■ PROVIDED MATERIAL
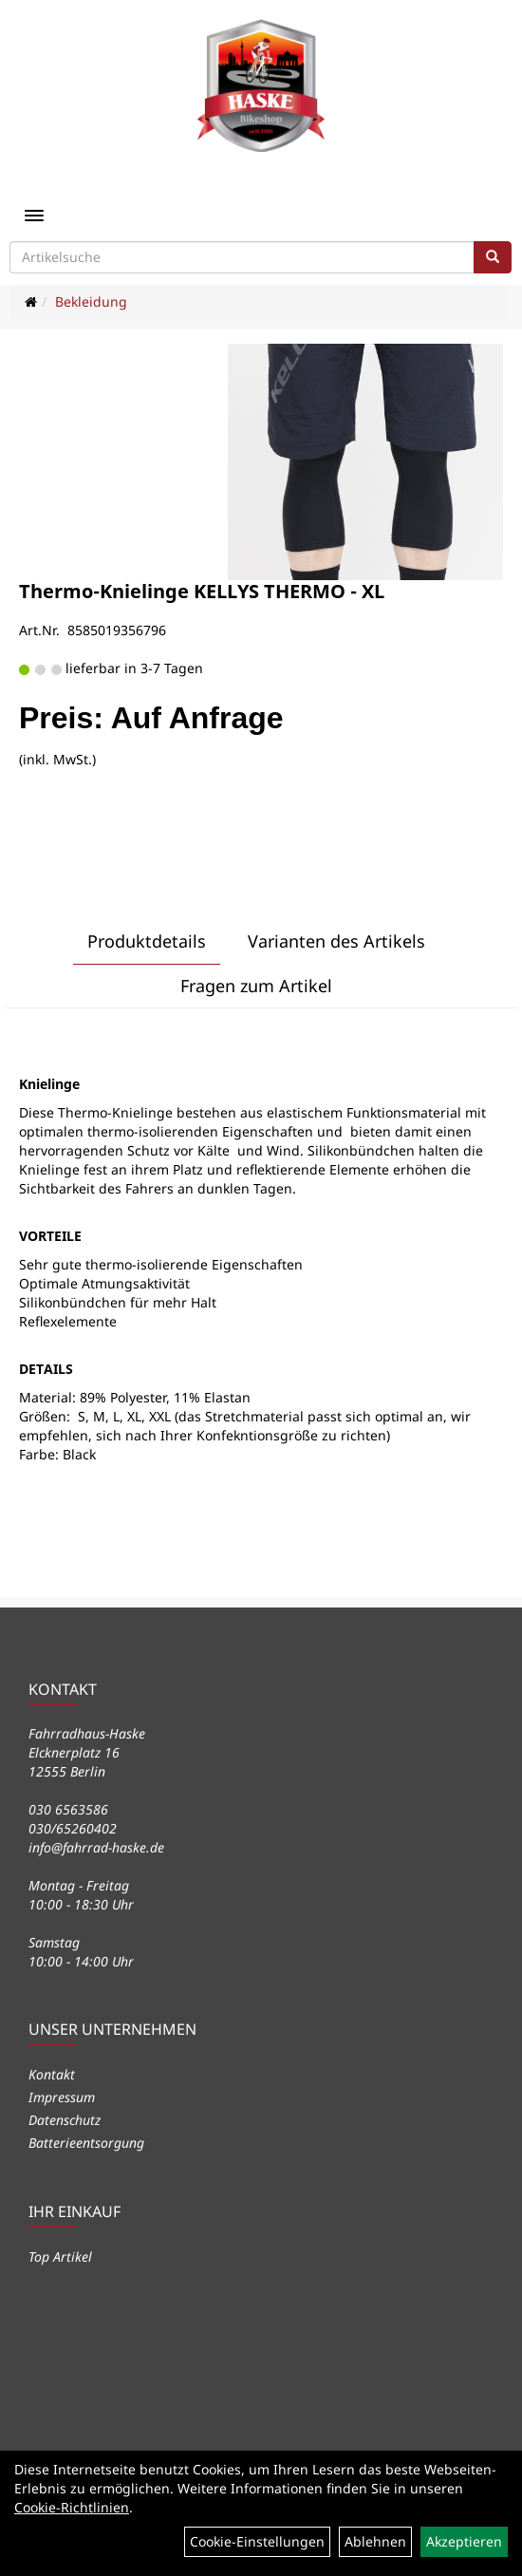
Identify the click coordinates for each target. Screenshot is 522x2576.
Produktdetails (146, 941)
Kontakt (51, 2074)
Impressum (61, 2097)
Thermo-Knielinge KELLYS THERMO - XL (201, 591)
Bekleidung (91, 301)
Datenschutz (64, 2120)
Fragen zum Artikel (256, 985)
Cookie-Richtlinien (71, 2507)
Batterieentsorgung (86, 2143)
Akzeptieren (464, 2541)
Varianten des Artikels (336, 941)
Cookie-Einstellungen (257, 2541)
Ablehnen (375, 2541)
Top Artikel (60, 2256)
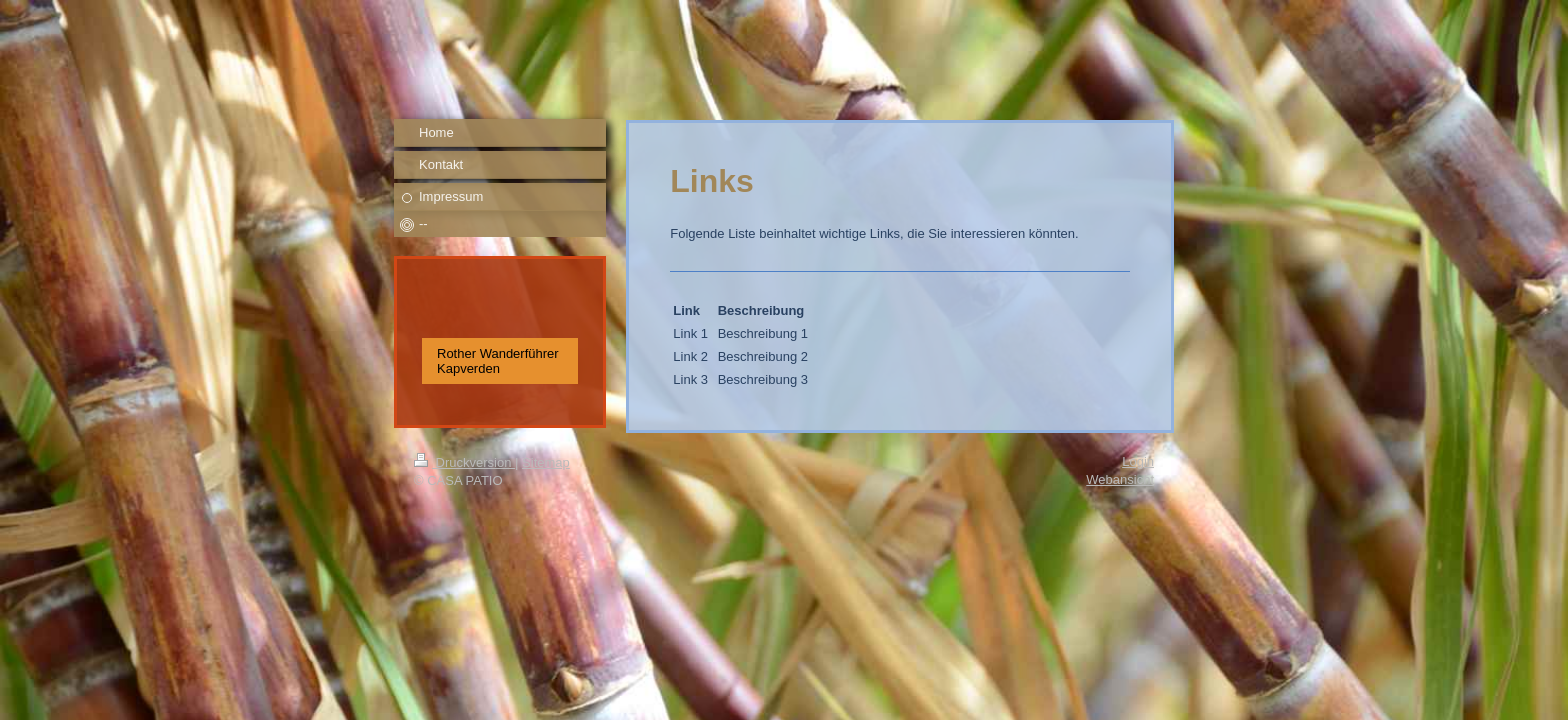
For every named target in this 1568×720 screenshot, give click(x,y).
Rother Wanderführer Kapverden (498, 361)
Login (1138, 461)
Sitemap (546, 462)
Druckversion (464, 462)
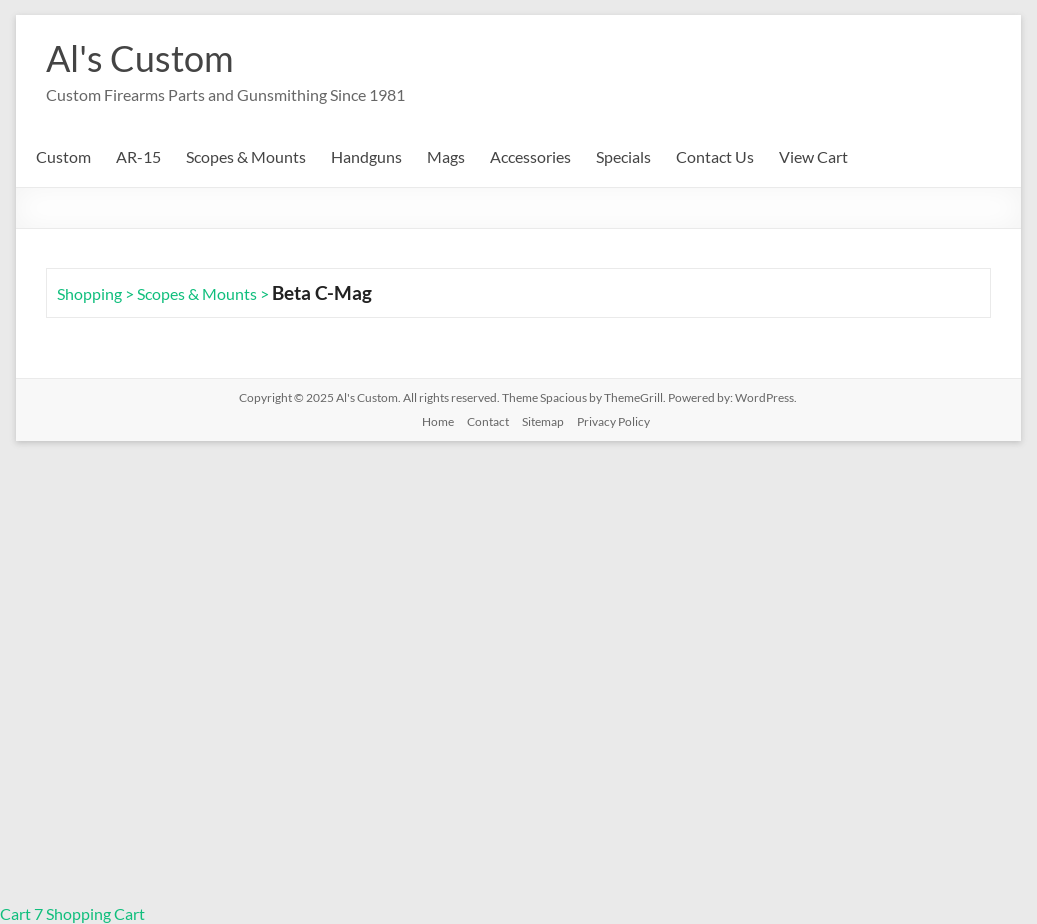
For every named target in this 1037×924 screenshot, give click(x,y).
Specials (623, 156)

■ WHAT IS REQUIRED
An exact copy of the lines from the line containing "Druckversion (464, 462)" through the final line of the listing, without pictures, is the expected result.

■ ANSWER TO THIS TASK
Druckversion (464, 462)
For every named target in this 1037×924 screenshot, give click(x,y).
Specials (623, 156)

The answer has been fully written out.